Wach rütteln muss uns dieses Buch nicht - das hat Putins verbrecherischer Angriff auf die Ukraine erreicht. Norbert Röttgen zeigt mit seinem Buch nun, warum Deutschland und Europa mannigfachen internationalen Krisen zunehmend hilflos gegenübersteht, anstatt den Bedrohungen mutig entegegenzutreten. Doch er ist, um sein Fazit vorwegzunehmen nicht pessimistisch: "Für nichts ist es zu spät. Aber nirgendwo bleibt mehr viel Zeit. Der Paradigmenwechsel in der deutschen Politik muss eine Politik des Jetzt sein in der Abkehr von einer Politik des Abwartens."
In seiner Analyse der Herausforderungen widersteht Röttgen erfreulicherweise der Versuchung, den Text mit Politiker-Anekdoten anzureichen. So gelingt es ihm, die komplexen Herausforderungen klar, präzise und verständlich darzustellen: Das aggressive Russland Putins. China, das die auf dem Recht beruhende Weltordnung schlicht ablehnt.

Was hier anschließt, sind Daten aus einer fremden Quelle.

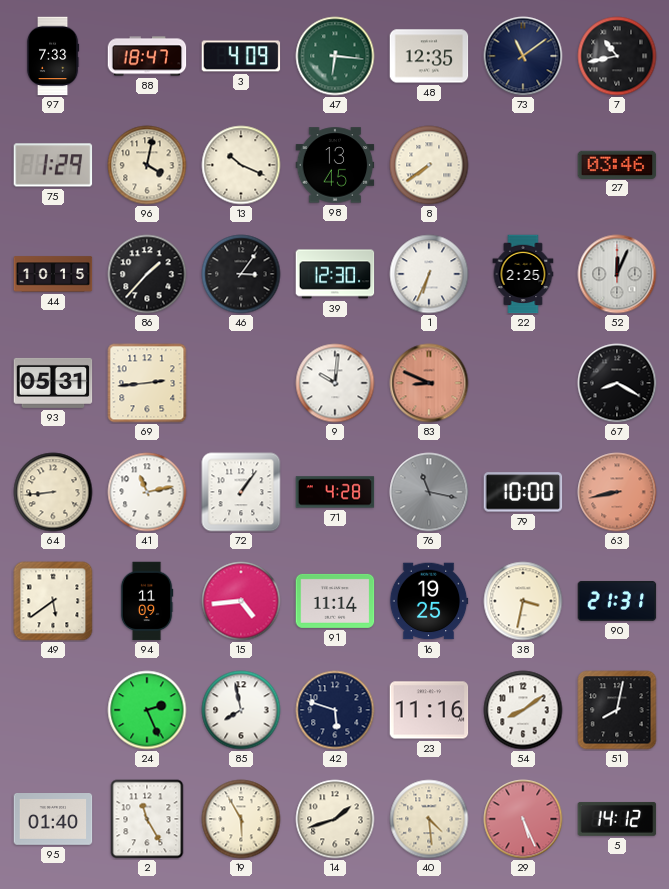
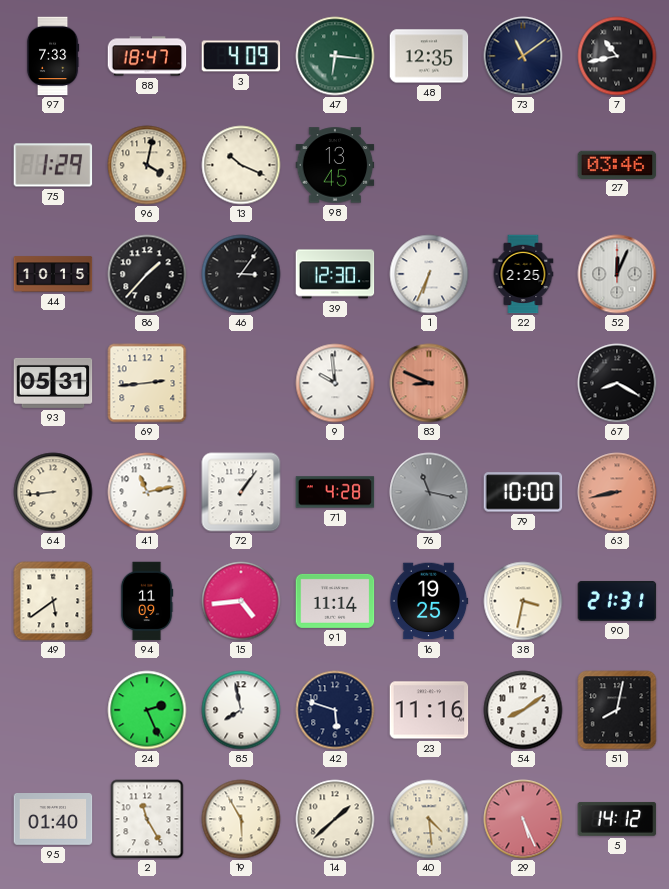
8: 7:39 -> none
9: 10:01 -> 9:59
14: 1:42 -> 1:38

Amerika, das zunehmend mit sich selbst beschäfitgt ist und die europäische Sicherheit nicht mehr als Priorität betrachtet. Und schließlich halten uns Pandemie, Klimawandel und Migration in Atem.
Woran liegt es, dass Frieden und Freiheit scheinbar plötzlich so stark bedroht sind? Röttgen zählt viele Fehler auf, die Amerikaner und Europäer gemacht haben. Aber gerade mit der deutschen Außen- und Sicherheitspoltik geht er schonungslos ins Gericht: "Wir haben in den vergangenen Jahrzehnten sowohl intellektuell wie institutionell unsere Fähigkeit zu strategischem politischem Denken verloren. Die politische Gestaltung in Deutschland findet nur für den Augenblick statt."
Doch Röttgen bleibt Optimist und zeigt Wege aus der Hilflosigkeit auf. Gerade die deutsche Politik müsse ehrlich und offen mit den Bürgerinnen und Bürgern darüber sprechen, dass die Wahrnehmung der Verantwortung für Frieden und Freiheit einen Preis hat. Denn Deutschland ist das entscheidende Land Europas. Deswegen kann es ein starkes Europa und einen starken Westen nur mit der Mitwirkung Deutschlands geben. Uns klar zu machen, dass Deutschland seine strategische Nebenrolle aufgeben und jetzt aktiv werden muss, ist Norbert Röttgens zentrales Anliegen.